Multinational automaker Stellantis Chief Executive Carlos Tavares has just criticized the Biden Administration’s new tariff on Chinese-made electric vehicle imports in the US market, Fortune reports.
Stellantis CEO discourages protectionism
CEO Carlos Tavares recently asserted that the major tariff hike on Chinese-made electric vehicles in the US will “just going to end up with more inflation inside the bubble.”
Stellantis owns major auto brands in the US, including Chrysler, Jeep, and Dodge. However, CEO Tavares opposes the US government’s recent measures to protect local players. He even warned that three automotive “bubbles” are emerging in the US, Europe, and China due to trade barriers.

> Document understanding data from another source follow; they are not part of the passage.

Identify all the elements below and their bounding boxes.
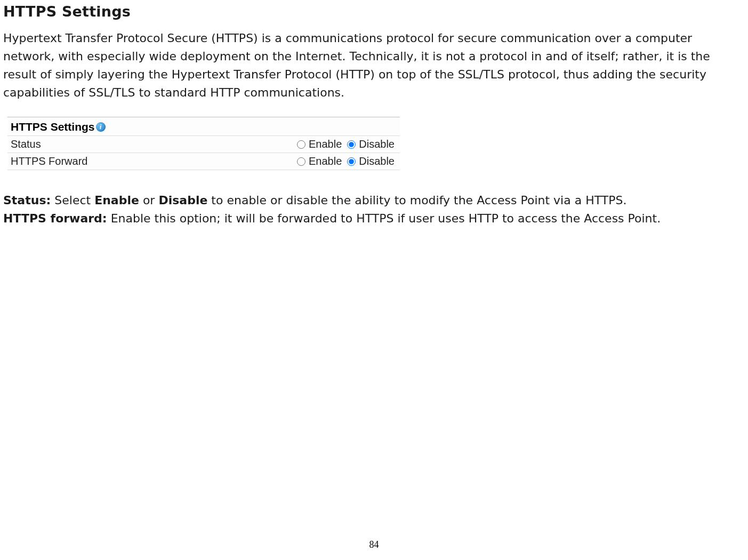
status-disable-label: Disable [359,138,395,150]
panel-header: HTTPS Settings i [7,117,400,135]
https-forward-disable-label: Disable [359,155,395,167]
definitions-block: Status: Select Enable or Disable to enab… [3,191,745,228]
status-disable-radio[interactable] [347,140,356,149]
status-label: Status [11,138,41,150]
https-forward-disable-radio[interactable] [347,157,356,166]
page-number: 84 [0,539,748,550]
document-page: HTTPS Settings Hypertext Transfer Protoc… [0,0,748,560]
status-row: Status Enable Disable [7,135,400,153]
https-forward-enable-radio[interactable] [297,157,305,166]
status-definition: Status: Select Enable or Disable to enab… [3,191,745,210]
status-enable-radio[interactable] [297,140,305,149]
status-def-or: or [139,194,159,207]
status-enable-label: Enable [309,138,342,150]
status-def-post: to enable or disable the ability to modi… [207,194,626,207]
panel-title: HTTPS Settings [11,121,95,133]
forward-def-text: Enable this option; it will be forwarded… [107,212,661,225]
https-forward-label: HTTPS Forward [11,155,87,167]
page-title: HTTPS Settings [3,3,745,20]
status-def-enable: Enable [94,194,139,207]
info-icon[interactable]: i [96,122,106,132]
status-def-disable: Disable [158,194,207,207]
https-forward-enable-label: Enable [309,155,342,167]
status-def-label: Status: [3,194,51,207]
https-forward-radio-group: Enable Disable [294,155,395,167]
https-settings-panel: HTTPS Settings i Status Enable Disable H… [7,117,400,170]
status-radio-group: Enable Disable [294,138,395,150]
https-forward-row: HTTPS Forward Enable Disable [7,153,400,170]
intro-paragraph: Hypertext Transfer Protocol Secure (HTTP… [3,29,745,102]
forward-def-label: HTTPS forward: [3,212,107,225]
status-def-pre: Select [51,194,94,207]
https-forward-definition: HTTPS forward: Enable this option; it wi… [3,210,745,228]
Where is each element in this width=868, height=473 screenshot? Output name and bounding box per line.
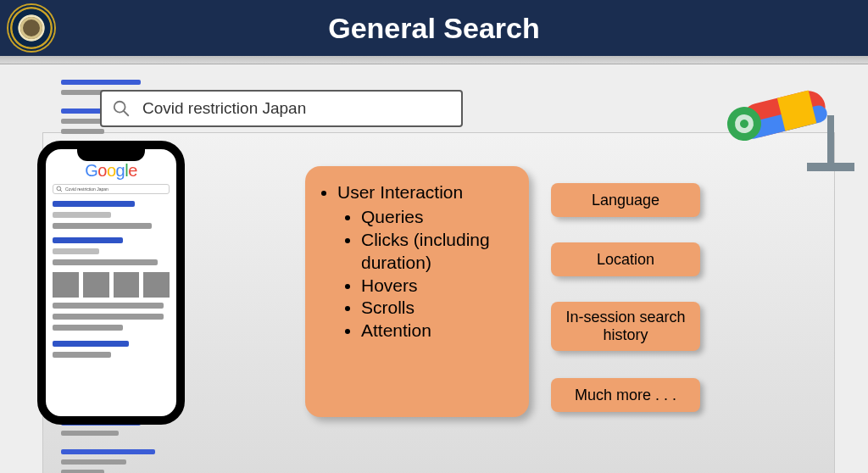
google-logo: Google bbox=[53, 161, 170, 181]
phone-mockup: Google Covid restriction Japan bbox=[37, 141, 185, 425]
svg-rect-5 bbox=[807, 163, 854, 171]
header-underline bbox=[0, 56, 868, 64]
much-more-box: Much more . . . bbox=[551, 378, 700, 412]
serp-skeleton-bottom bbox=[61, 420, 205, 473]
svg-point-2 bbox=[57, 186, 61, 191]
location-box: Location bbox=[551, 242, 700, 276]
interaction-item: Clicks (including duration) bbox=[361, 229, 517, 275]
phone-search-text: Covid restriction Japan bbox=[65, 186, 108, 192]
phone-image-grid bbox=[53, 272, 170, 298]
search-query-text: Covid restriction Japan bbox=[142, 99, 306, 118]
slide-title: General Search bbox=[0, 12, 868, 45]
phone-notch bbox=[77, 147, 145, 161]
phone-search-bar: Covid restriction Japan bbox=[53, 184, 170, 194]
interaction-item: Scrolls bbox=[361, 297, 517, 320]
phone-screen: Google Covid restriction Japan bbox=[53, 161, 170, 408]
header-bar: General Search bbox=[0, 0, 868, 56]
surveillance-camera-icon bbox=[726, 78, 861, 197]
search-icon bbox=[112, 99, 131, 118]
user-interaction-heading: User Interaction bbox=[337, 182, 463, 202]
svg-line-3 bbox=[60, 190, 62, 192]
search-bar[interactable]: Covid restriction Japan bbox=[100, 90, 463, 127]
interaction-item: Attention bbox=[361, 320, 517, 342]
slide-stage: Covid restriction Japan Google Covid res… bbox=[0, 64, 868, 473]
interaction-item: Queries bbox=[361, 206, 517, 229]
interaction-item: Hovers bbox=[361, 275, 517, 298]
search-history-box: In-session search history bbox=[551, 302, 700, 351]
svg-line-1 bbox=[124, 111, 129, 116]
user-interaction-box: User Interaction Queries Clicks (includi… bbox=[305, 166, 529, 417]
svg-rect-4 bbox=[827, 115, 834, 164]
language-box: Language bbox=[551, 183, 700, 217]
phone-search-icon bbox=[56, 186, 63, 192]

“Protectionism has a lot of drawbacks. They don’t appear immediately; they appear one after the other.”
Stellantis CEO Carlos Tavares
US tariff hike on Chinese EV imports
On May 14, US President Joe Biden officially announced a new tariff of as high as 100% on Made-in-China electric vehicles to curb their surge in the domestic market.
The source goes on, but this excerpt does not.